Adjusts the percentage of available threads to use, from 0 to 1. A value of 0 indicates the use of a single thread, while 1 implies the use of all possible current threads. Values outside the range will be ignored and this function heuristically determines the number of threads to use.

Defaults to 0.0.

n_iterint, optional

Specifies the maximum number of iterations for the TSNE algorithm.

Default to 250.

random_stateint, optional

The seed for random number generate.

Default to 0.

exaggerationfloat, optional

Value to be multiplied on \(p_{ij}\) before 250 iterations. The natural clusters would be more separated with larger value, which means there would be more empty space on the map.

Default to 12.0.

anglefloat, optional

The legal value should be between 0.0 to 1.0. Setting it to 0.0 means using the "exact" method which would run \(O(N^2)\) time, otherwise TSNE would employ Barnes-Hut approximation which would run \(O(N*log{N})\). This value is a tradeoff between accuracy and training speed for Barnes-Hut approximation. The training speed would be faster with higher value.

Default to 0.5.

n_componentsint, optional

Dimension of the embedded space. Values other than 2 and 3 are illegal.

Default to 2.

object_frequencyint, optional

Frequency of calculating the objective function and putting the result into OBJECTIVES table. This parameter value should not be larger than the value assigned to n_iter.

Default to 50.

learning_ratefloat, optional

Learning rate.

Default to 200.0.

perplexityfloat, optional

The perplexity is related to the number of nearest neighbors and mentioned above. Larger value is suitable for large dataset. Make sure preplexity * 3 < [no. of samples]

Default to 30.0.

Examples

>>> tsne = TSNE(n_iter=500, n_components=3, angle=0, object_frequency=50, random_state=30)

Performing fit_predict():

>>> res, stats, obj = tsne.fit_predict(data=df_train, key='ID', perplexity=1.0)
>>> res.collect()
>>> stats.collect()
>>> obj.collect()

Methods

fit_predict(data, key[, features])

Alias of fit_transform().

fit_transform(data, key[, features])

Fit the TSNE model with input data.

fit_transform(data, key, features=None)

Fit the TSNE model with input data. Model parameters should be given by initializing the model first.

Parameters:
dataDataFrame

Data to be fit.

keystr, optional

Name of the ID column.

featuresListofStrings/str, optional

Name of the features column.

If not specified, the feature columns should be all columns in the input DataFrame except the key column.

Returns:
DataFrames
  • Result table with coordinate value of different dimensions.

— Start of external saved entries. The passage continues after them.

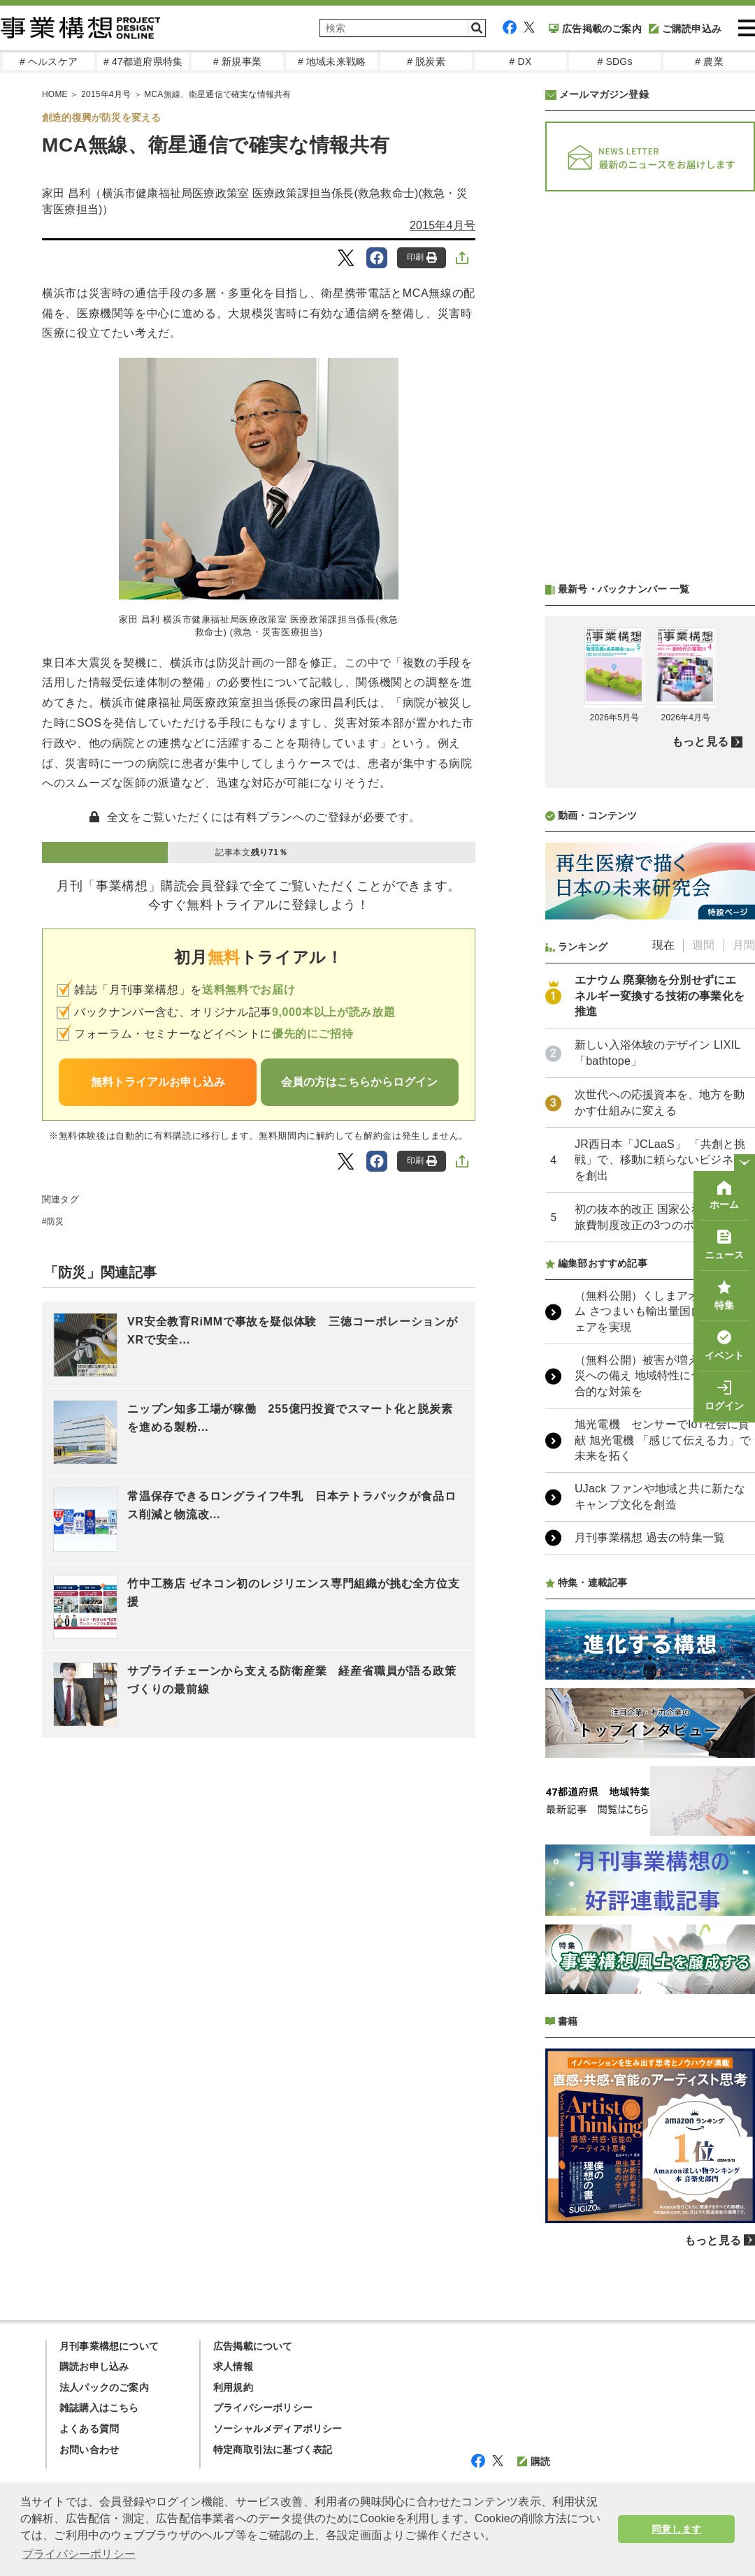  Describe the element at coordinates (359, 1082) in the screenshot. I see `会員の方はこちらからログイン` at that location.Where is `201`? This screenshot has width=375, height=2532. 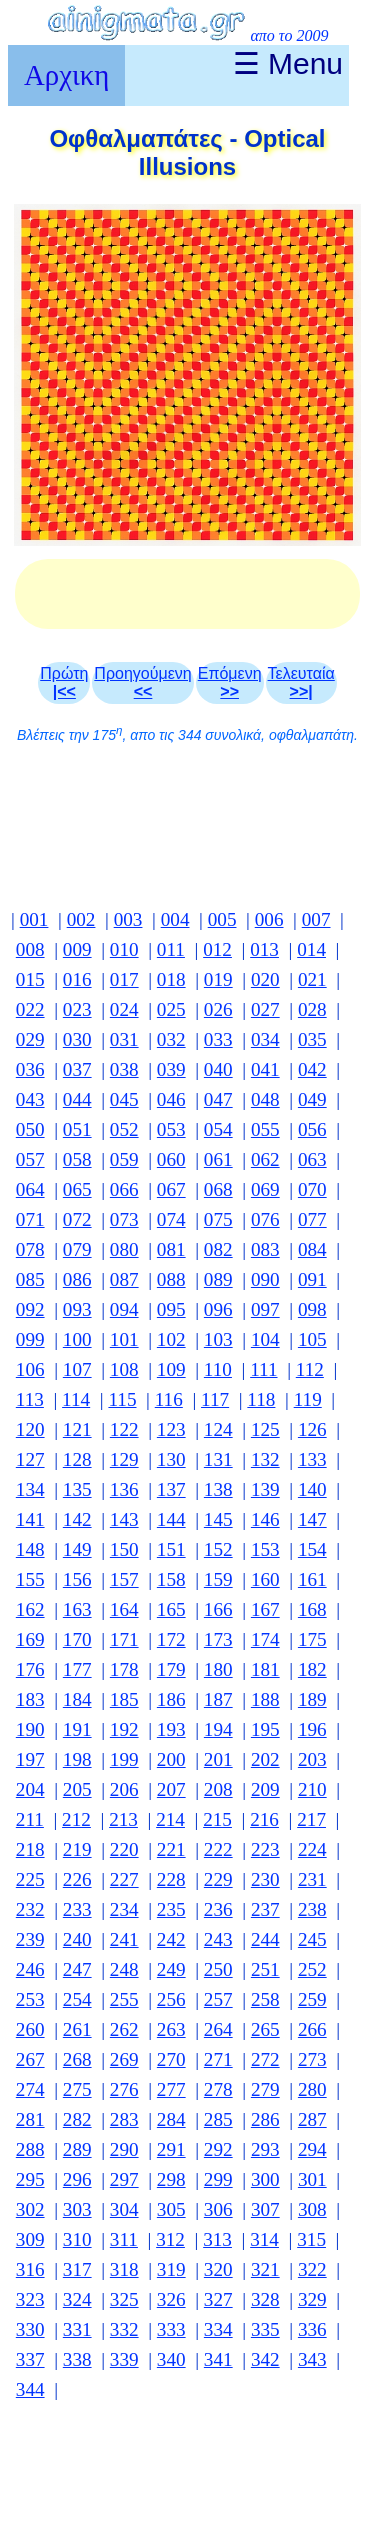 201 is located at coordinates (218, 1759). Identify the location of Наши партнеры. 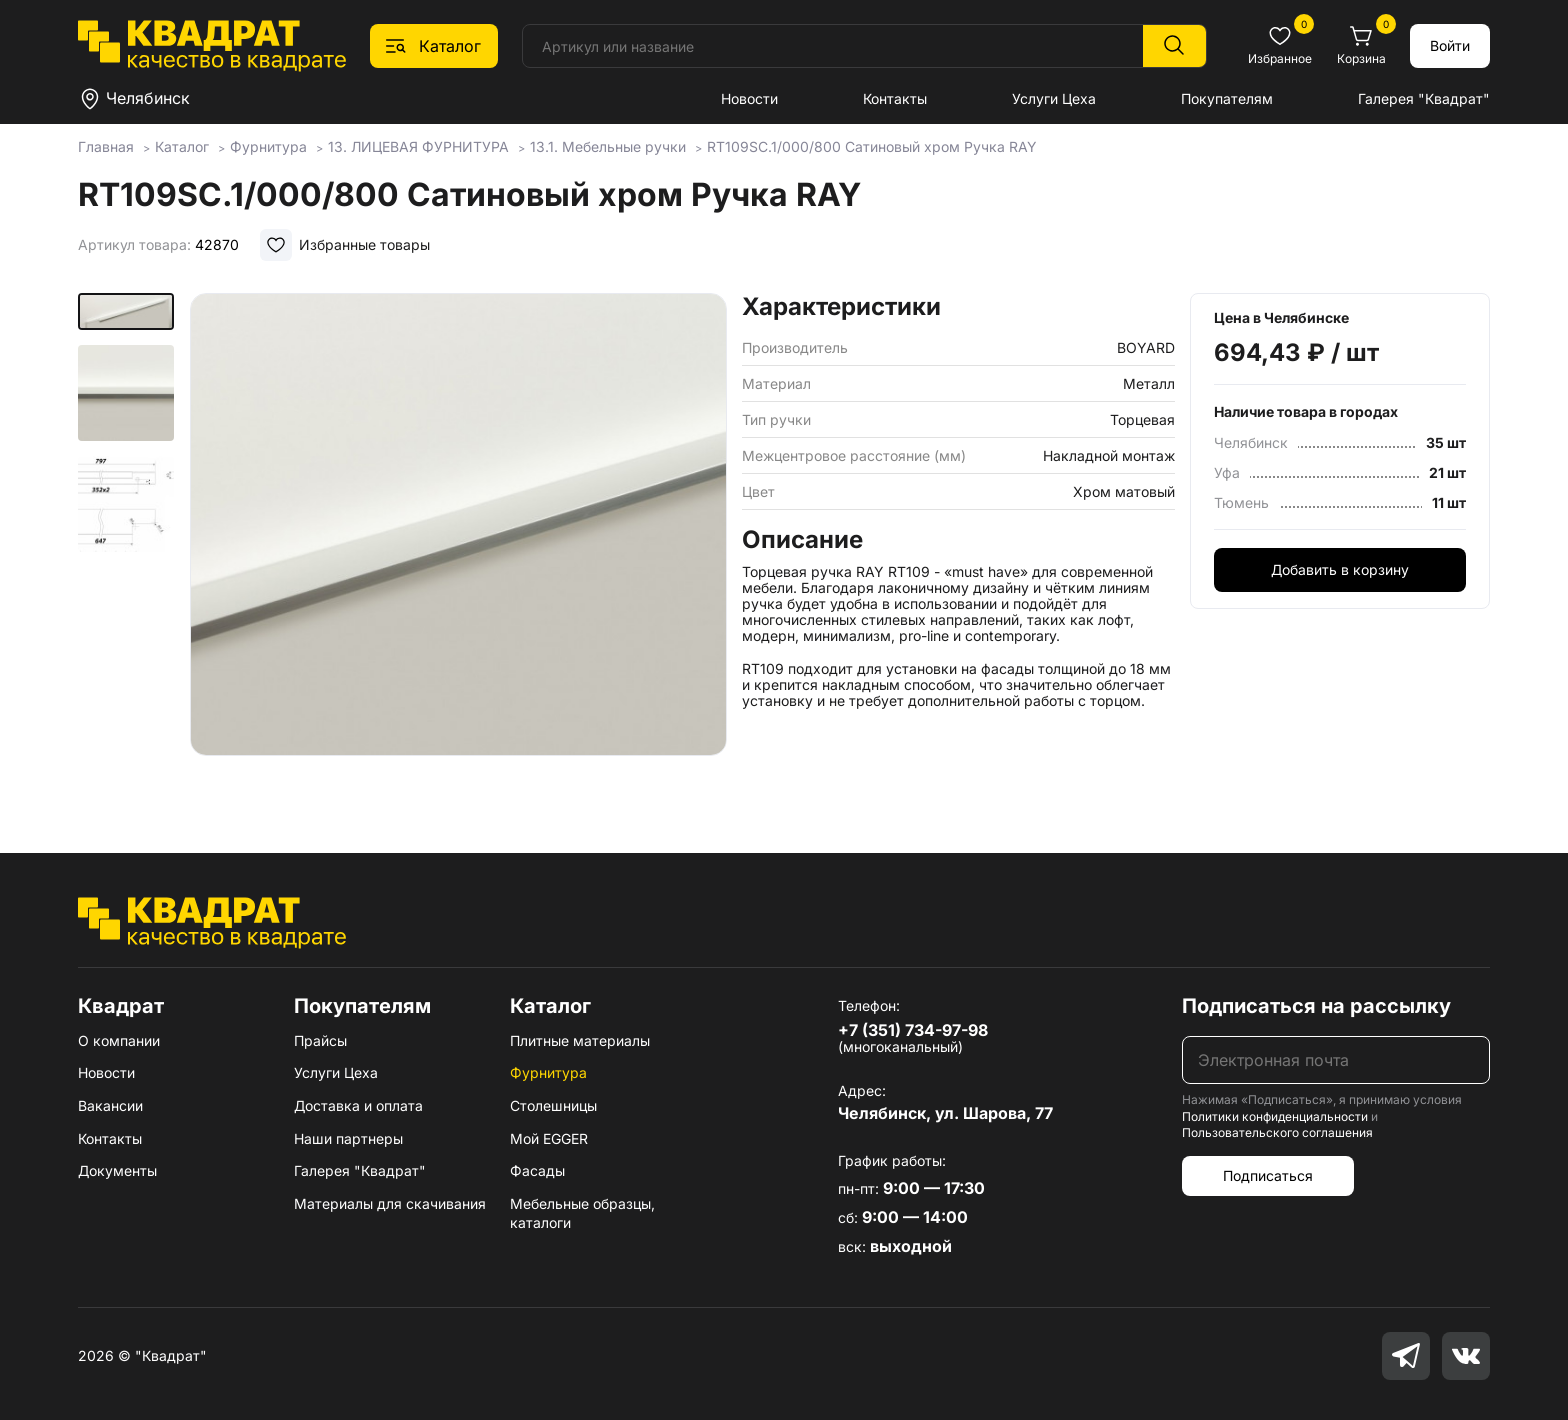
(348, 1138).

  • Table of statistical values.

  • Table of objective values of iterations.

fit_predict(data, key, features=None)

Alias of fit_transform(). Reserved for backward compatibility.

Inherited Methods from PALBase

Besides those methods mentioned above, the TSNE class also inherits methods from PALBase class, please refer to PAL Base for more details.